● Task to complete: Output only the stretch of the listing that starts at the line containing "Немцова за Свободу, Фонд" and ends at the line containing "реестра НКО, выполняющих", reproduced exactly with both ends.
━━━━━━
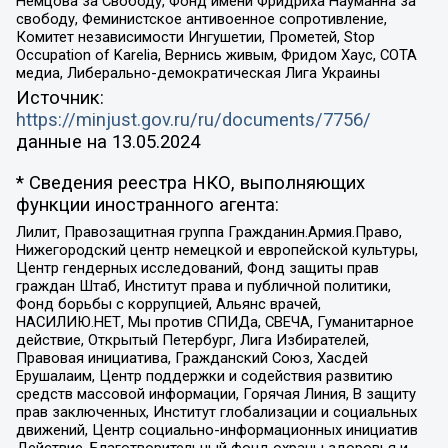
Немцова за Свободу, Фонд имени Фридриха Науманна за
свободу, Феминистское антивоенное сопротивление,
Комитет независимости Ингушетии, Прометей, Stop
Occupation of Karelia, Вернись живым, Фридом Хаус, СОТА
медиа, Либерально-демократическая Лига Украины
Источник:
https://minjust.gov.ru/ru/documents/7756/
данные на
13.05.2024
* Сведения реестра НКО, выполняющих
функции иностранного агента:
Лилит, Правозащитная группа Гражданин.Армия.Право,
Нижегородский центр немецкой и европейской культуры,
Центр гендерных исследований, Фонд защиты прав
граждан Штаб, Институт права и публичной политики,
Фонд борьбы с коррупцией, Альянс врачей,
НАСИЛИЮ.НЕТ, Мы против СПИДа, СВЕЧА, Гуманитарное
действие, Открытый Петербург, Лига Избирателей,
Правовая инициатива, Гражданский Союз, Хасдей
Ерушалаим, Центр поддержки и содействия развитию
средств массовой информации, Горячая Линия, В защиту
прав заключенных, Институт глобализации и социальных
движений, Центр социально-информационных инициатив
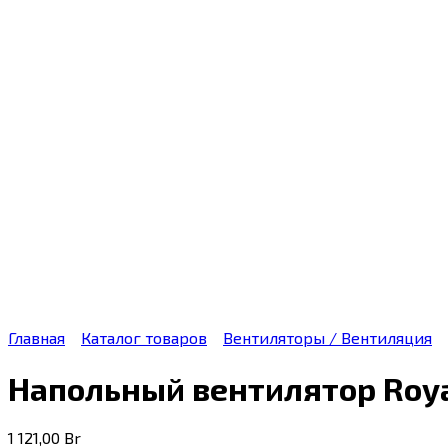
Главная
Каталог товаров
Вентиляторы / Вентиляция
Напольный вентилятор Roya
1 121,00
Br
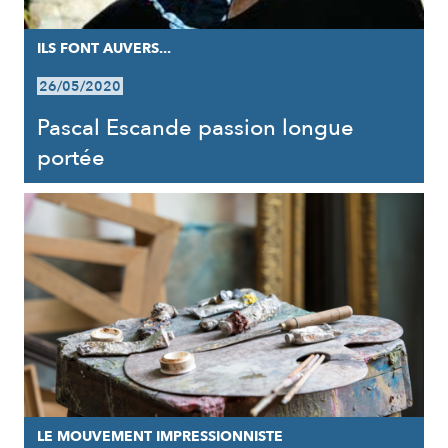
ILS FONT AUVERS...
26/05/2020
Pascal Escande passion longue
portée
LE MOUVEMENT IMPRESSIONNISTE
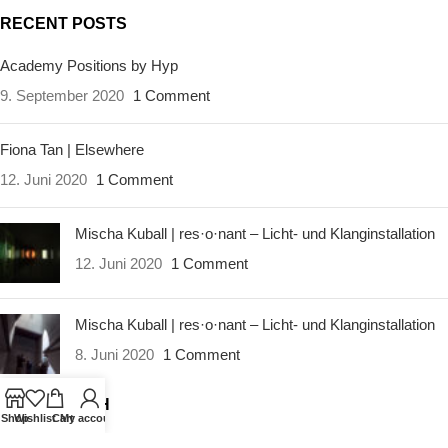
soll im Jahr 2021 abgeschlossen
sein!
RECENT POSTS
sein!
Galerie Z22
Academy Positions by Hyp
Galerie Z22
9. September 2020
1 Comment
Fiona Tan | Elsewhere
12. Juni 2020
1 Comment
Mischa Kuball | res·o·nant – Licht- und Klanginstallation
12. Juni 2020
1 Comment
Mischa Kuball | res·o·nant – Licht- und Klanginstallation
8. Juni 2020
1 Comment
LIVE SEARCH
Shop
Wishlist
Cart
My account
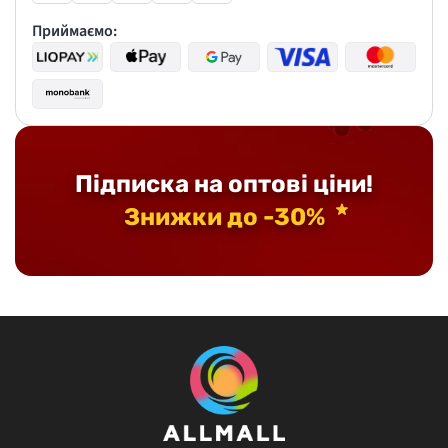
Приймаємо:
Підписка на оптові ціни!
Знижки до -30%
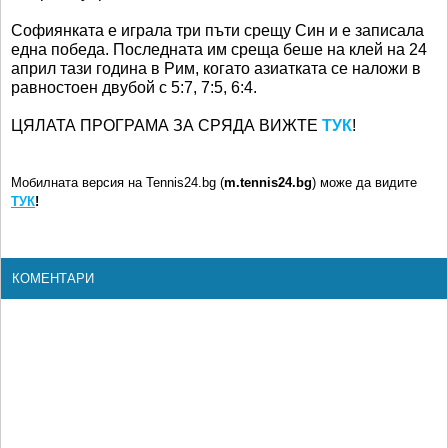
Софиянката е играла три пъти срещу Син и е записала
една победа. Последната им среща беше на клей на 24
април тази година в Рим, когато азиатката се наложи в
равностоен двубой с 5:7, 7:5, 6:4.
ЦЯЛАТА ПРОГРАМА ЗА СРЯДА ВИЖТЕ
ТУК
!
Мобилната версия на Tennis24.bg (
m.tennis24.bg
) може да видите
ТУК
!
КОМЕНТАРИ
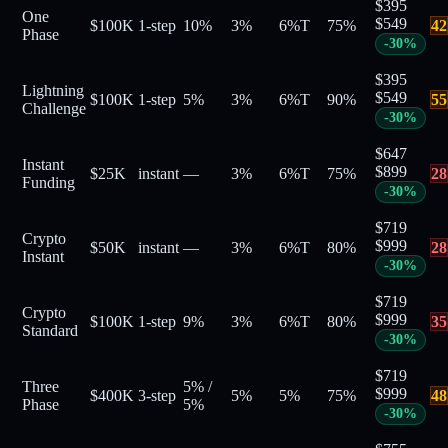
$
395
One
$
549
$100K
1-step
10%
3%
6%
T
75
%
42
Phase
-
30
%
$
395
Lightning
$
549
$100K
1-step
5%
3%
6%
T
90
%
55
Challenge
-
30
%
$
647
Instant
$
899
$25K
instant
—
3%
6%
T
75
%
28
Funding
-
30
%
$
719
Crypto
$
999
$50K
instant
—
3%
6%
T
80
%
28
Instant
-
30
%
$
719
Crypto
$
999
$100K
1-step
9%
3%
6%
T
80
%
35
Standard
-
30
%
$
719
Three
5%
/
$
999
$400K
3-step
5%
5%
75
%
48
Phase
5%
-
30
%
━━━━━━
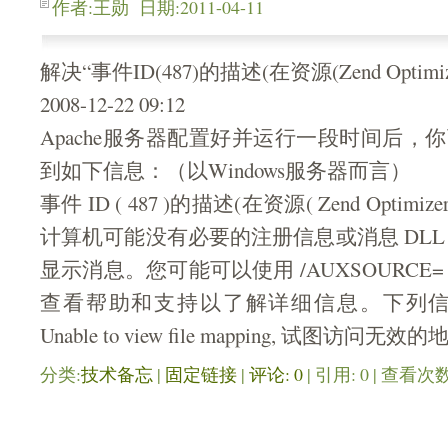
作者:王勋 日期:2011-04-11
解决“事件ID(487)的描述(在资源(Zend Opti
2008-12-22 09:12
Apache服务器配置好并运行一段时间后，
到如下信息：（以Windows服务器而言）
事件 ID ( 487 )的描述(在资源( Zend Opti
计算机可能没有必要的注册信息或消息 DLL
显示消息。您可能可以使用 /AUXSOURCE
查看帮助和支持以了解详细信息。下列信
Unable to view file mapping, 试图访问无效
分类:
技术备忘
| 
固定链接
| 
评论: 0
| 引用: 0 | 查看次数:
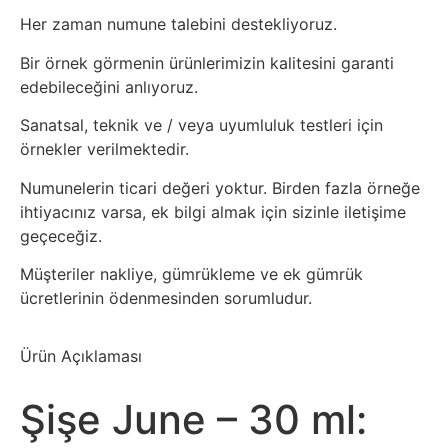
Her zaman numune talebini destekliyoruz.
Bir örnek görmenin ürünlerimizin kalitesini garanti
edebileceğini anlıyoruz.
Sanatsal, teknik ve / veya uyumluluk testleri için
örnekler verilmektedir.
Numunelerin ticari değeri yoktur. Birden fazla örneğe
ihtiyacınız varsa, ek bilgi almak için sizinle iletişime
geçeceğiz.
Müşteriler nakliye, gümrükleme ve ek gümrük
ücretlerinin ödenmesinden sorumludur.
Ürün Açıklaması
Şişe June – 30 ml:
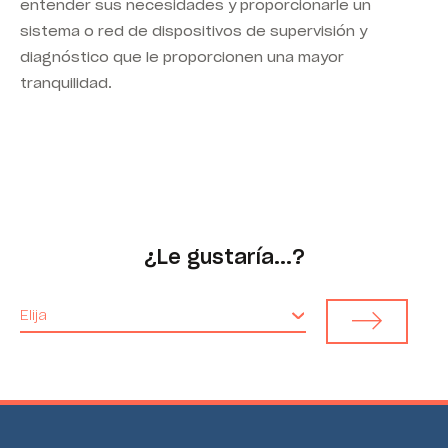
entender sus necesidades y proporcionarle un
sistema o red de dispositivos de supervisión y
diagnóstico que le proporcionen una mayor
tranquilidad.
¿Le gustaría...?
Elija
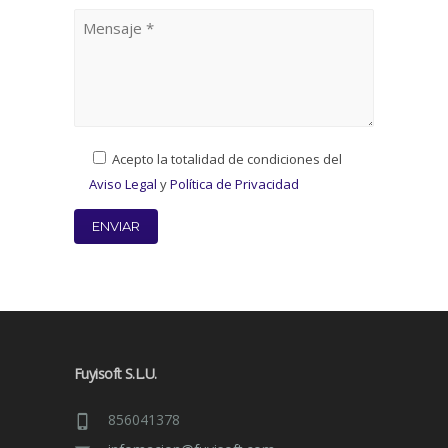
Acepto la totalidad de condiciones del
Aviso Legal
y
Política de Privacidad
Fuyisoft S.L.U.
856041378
━━━━━━
● Exercise result:
Немцова за Свободу, Фонд имени Фридриха Науманна за
свободу, Феминистское антивоенное сопротивление,
Комитет независимости Ингушетии, Прометей, Stop
Occupation of Karelia, Вернись живым, Фридом Хаус, СОТА
медиа, Либерально-демократическая Лига Украины
Источник:
https://minjust.gov.ru/ru/documents/7756/
данные на
13.05.2024
* Сведения реестра НКО, выполняющих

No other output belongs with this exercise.